Нет, Ярош написал тогда не потому, что не упомянули в книге его. В этом Кирилл за годы дружбы с ним убедился. Но не совсем неправ и Гукан: у Яроша действительно было путаное представление об общей картине подпольной борьбы в городе.
И тут же Кирилл вспомнил сегодняшний разговор с другом о том, стоит ли тревожить мертвых. Даже Ярош, неукротимый и неутомимый Ярош вот как стал рассуждать! Что это — возраст? Дача, голуби, рыба…
А может быть, и правда, это не то, не главное, что нужно сейчас народу?
У Шиковича нередко возникали такие сомнения в актуальности своих творческих замыслов. Это тяжелые сомнения. Кирилл боялся их. Поэтому ему уже не хотелось ни «прощупывать» Гукана, ни вообще продолжать этот разговор. Надо переключиться на что-нибудь другое!

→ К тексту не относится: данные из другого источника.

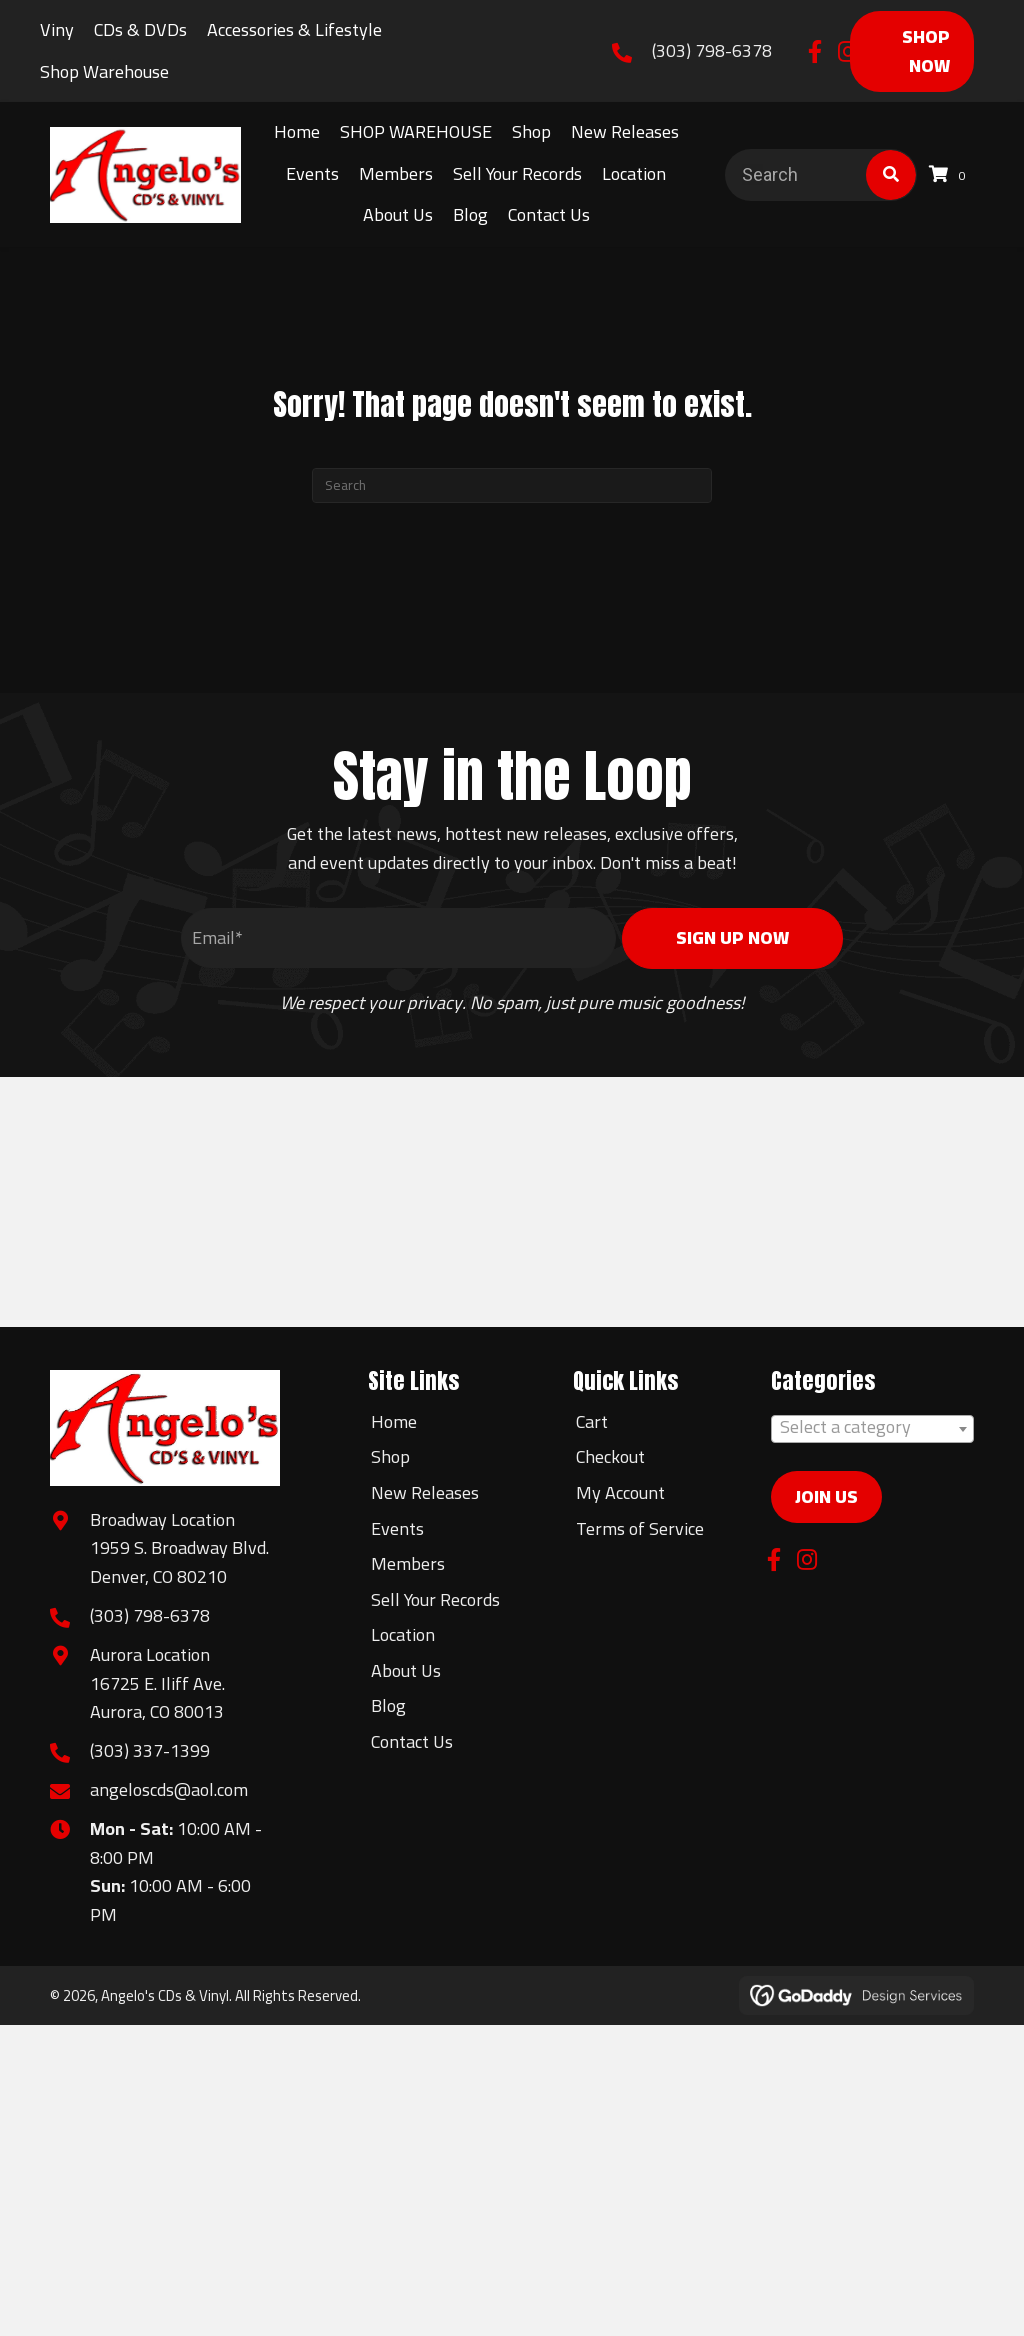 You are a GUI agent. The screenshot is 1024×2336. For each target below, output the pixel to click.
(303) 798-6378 (712, 50)
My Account (620, 1492)
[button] (815, 51)
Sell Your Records (435, 1599)
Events (397, 1528)
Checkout (610, 1456)
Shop (390, 1456)
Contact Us (412, 1741)
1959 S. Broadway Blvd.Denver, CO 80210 (179, 1562)
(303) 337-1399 (150, 1750)
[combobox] (872, 1429)
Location (403, 1634)
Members (408, 1563)
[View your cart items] (950, 174)
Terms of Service (640, 1528)
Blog (388, 1705)
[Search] (512, 485)
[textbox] (872, 1427)
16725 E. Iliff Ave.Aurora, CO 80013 (157, 1698)
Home (394, 1421)
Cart (592, 1421)
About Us (406, 1670)
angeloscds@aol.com (169, 1789)
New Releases (425, 1492) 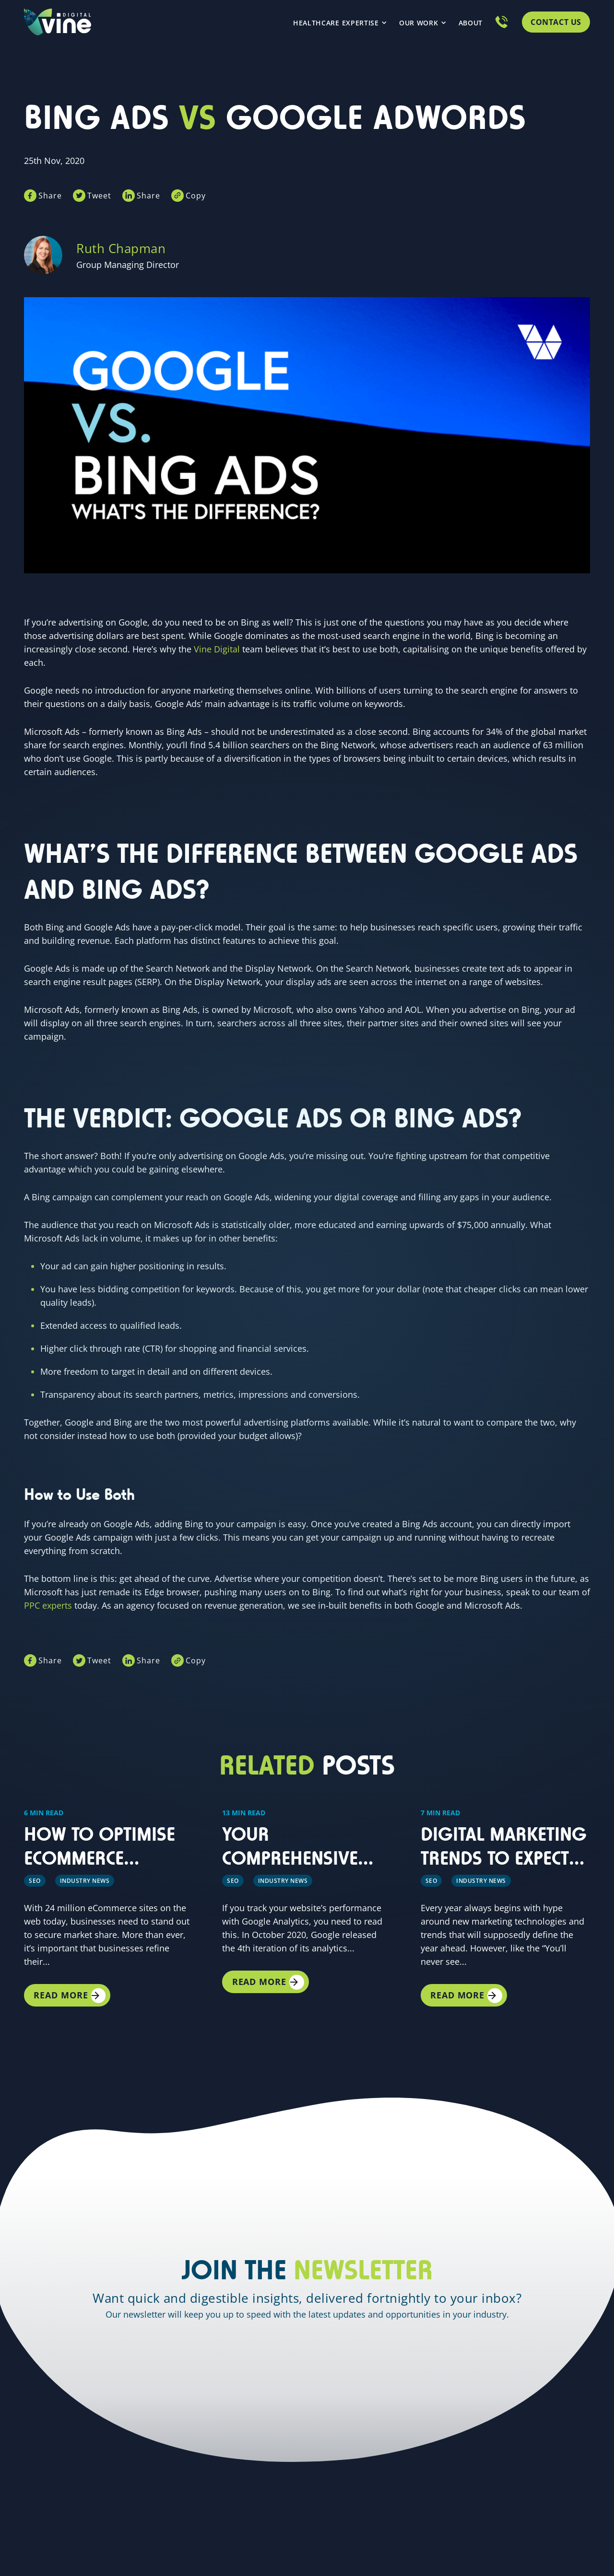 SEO (35, 1875)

Ему повезло: нырнул поплавок, он подсек и вытащил порядочного язя. Его удача подогрела рыболовный азарт Гукана — язя тот не взял ни одного. Семен Парфенович подсел поближе, заговорил о повадках рыб. Рассказывал с интересными подробностями, но очень уж монотонно. Кирилл молчал. Смотрел, как покачивается поплавок, слушал журчание воды, крик ласточек. Река убаюкивала…
Вдруг Гукан услышал, как рядом что-то тяжелое плюхнулось в воду. Подумал, обвалился берег. Глянул — нет Шиковича. По реке плыла соломенная шляпа. Семен Парфенович испуганно вскочил. Но тут же под обрывом вынырнула голова.
— За удилище, хватайся за удилище! — крикнул Гукан. Шикович схватился за удилище и, фыркая, отплевываясь, выбрался на берег. А шляпа поплыла по течению.
— Что случилось?
— Задремал, — ответил Шикович, тряся головой, чтоб вылить воду из ушей.
— Задремал? — Гукан так захохотал, что ласточки испуганно шарахнулись за реку. Ши-ковичу никогда не доводилось слышать, чтоб суровый, скупой на улыбку председатель так хохотал. Никак не мог успокоиться. Его хохот привлек внимание Яроша. Он бросил удочки и вышел из лозняка, чтоб посмотреть, что случилось.
3
Обычно Гукан появлялся в исполкоме за полчаса до начала работы, а то и раньше. Во-первых, это дисциплинировало подчиненных, хотя, когда секретарша стала приходить раньше его, он запретил ей это делать. Она должна была быть на месте без пяти девять, не раньше и не позже. Гукан любил порядок и умел его поддерживать.
Во-вторых, таким образом ему удавалось избегать встреч с теми, кто добивался квартиры и ежедневно подстерегал его. Наконец, в пустом, хорошо проветренном кабинете, в окна которого заглядывали ветви каштана, славно думалось и можно было спокойно спланировать свой рабочий день.
У Гукана — не в пример иным руководителям — хватало воли придерживаться этих однодневных планов.
В понедельник Семен Парфенович проспал: Он и досадовал и улыбался, когда торопливо шел по омытым дождем улицам. Уже лет двадцать с ним этого не случалось. Без будильника, без посторонней помощи он мог проснуться точно в назначенный час. А тут вдруг проспал до половины девятого. Всему виной вчерашняя поездка.
«А впрочем, это не плохо, что организм еще способен так выключаться», — размышлял он на ходу.